Comme le démontre le graphique publié le 24 février 2021 dans le Spiegel, les prix à l’achat en base 0 en 2005 ont progressé de 0 à 198 entre 2010et 2020 (x3), le coût des loyers en base 0 en 2005 a progressé de 10 à 67 (+57%) entre 2010 et 2020.

Ce phénomène illustre l’aggravation des inégalités en Allemagne, selon un modèle que l’on retrouve également en France : si la masse salariale progresse, cette progression reste concentrée sur les plus hauts salaires. La majorité des salariés n’en voient pas la couleur. De plus, le surplus de revenu des hauts salaires leur permet de renforcer aussi leur patrimoine, dont ils tirent des revenus supplémentaires payés par les classes populaires et moyennes sous la forme de loyers, ou de plus values sous fiscalisées.

En Allemagne, deux études récentes ont pointé du doigt l’extrême inégalité des patrimoines, avec une inégalité de répartition retrouvant le niveau de … 1910.

Pourtant, les discours officiels de la raison, en Europe comme en Allemagne, pointent du doigt non pas ces évolutions au sens de la masse salariale, du revenu effectivement disponible, ou de l’inégalité du patrimoine, mais les outils de redistribution de la solidarité nationale.

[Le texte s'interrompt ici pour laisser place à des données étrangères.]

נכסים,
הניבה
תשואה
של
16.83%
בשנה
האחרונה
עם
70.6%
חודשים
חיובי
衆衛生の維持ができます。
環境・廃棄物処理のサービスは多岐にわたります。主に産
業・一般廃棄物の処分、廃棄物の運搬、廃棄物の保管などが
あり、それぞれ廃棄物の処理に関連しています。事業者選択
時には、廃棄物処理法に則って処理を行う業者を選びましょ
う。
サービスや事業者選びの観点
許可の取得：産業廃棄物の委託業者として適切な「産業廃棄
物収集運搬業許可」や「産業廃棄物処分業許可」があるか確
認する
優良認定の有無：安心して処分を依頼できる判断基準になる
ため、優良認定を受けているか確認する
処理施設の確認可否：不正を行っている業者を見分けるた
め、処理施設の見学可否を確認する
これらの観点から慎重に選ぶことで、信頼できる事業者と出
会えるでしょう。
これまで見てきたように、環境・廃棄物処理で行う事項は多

Revenus minimums d’insertion créés par des libéraux et réforme des retraites vont main dans la main pour réduire la solidarité à une forme de charité condescendante, conditionnant la survie biologique à la conformité sociale et politique des classes les plus pauvres.

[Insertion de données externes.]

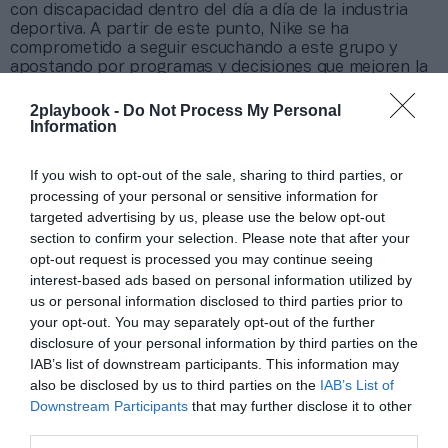
con discapacidad dentro del día a día de la industria
deportiva. A partir de este punto, Nike se ha
comprometido a seguir escuchando a este grupo y
apostando por programas y decisiones que mejoren la
experiencia de las mujeres en el deporte.
2playbook -
Do Not Process My Personal
Information
Añadir
2Playbook
como fuente preferida de Google
de forma gratuita
Mantente informado con las últimas noticias de actualidad.
If you wish to opt-out of the sale, sharing to third parties, or
ACTIVAR AHORA
processing of your personal or sensitive information for
targeted advertising by us, please use the below opt-out
section to confirm your selection. Please note that after your
opt-out request is processed you may continue seeing
Compartir
interest-based ads based on personal information utilized by
us or personal information disclosed to third parties prior to
Imprimir
your opt-out. You may separately opt-out of the further
disclosure of your personal information by third parties on the
Índex
2P
IAB’s list of downstream participants. This information may
also be disclosed by us to third parties on the
IAB’s List of
Downstream Participants
that may further disclose it to other
Nike
third parties.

L’explosion des recours aux banques alimentaires et le rapport à l’aumône public, RSA, Hartz4 ou RUE, nous ramènent aux débats sur la pauvreté du XVIIIème siècle.

Ces inégalités se renforcent par l’injustice devant l’impôt : dans toutes les démocraties, l’impôt sur le revenu est une recette marginale de États, qui se financent surtout par les impôts indirects, qui touchent proportionnellement plus les pauvres que les riches.

De plus, les revenus tirés du capital sont proportionnellement beaucoup moins imposés que ceux du travail. La fable de « l’entrepreneur criblé de charges et d’impôt » peut trouver un certain nombre d’exemples parmi les TPE, mais ne résiste pas à l’examen scientifique. Les 10% de salariés les plus modestes consacrent une part plus importante de leur revenu à l’impôt que les 10% les plus riches, même après application d’une fiscalité (de moins en moins) redistributive. Les entrepreneurs modestes, ceux dont les revenus ne dépassent pas 2 000 euros mensuels, ceux-là vivent le même quotidien que les salariés sous le médian.

La démocratie en est malade. Les subventions au capital ne sont pas contrôlées. Les administrations de contrôles, inspection du travail, inspection fiscale, sont désarmées. En Allemagne, il a fallu que des responsables politiques achètent des CD-rom de données à des lanceurs d’alertes pour que des fraudeurs soient confondus. En France, les révélations des Panama Papers et Luxleaks ont conduit à des transactions à l’amiable, entre amis, sans poursuites. Les scandales CumEx n’ont eu aucune conséquence pour les banques impliquées. OpenLux n’a généré que des réactions faibles.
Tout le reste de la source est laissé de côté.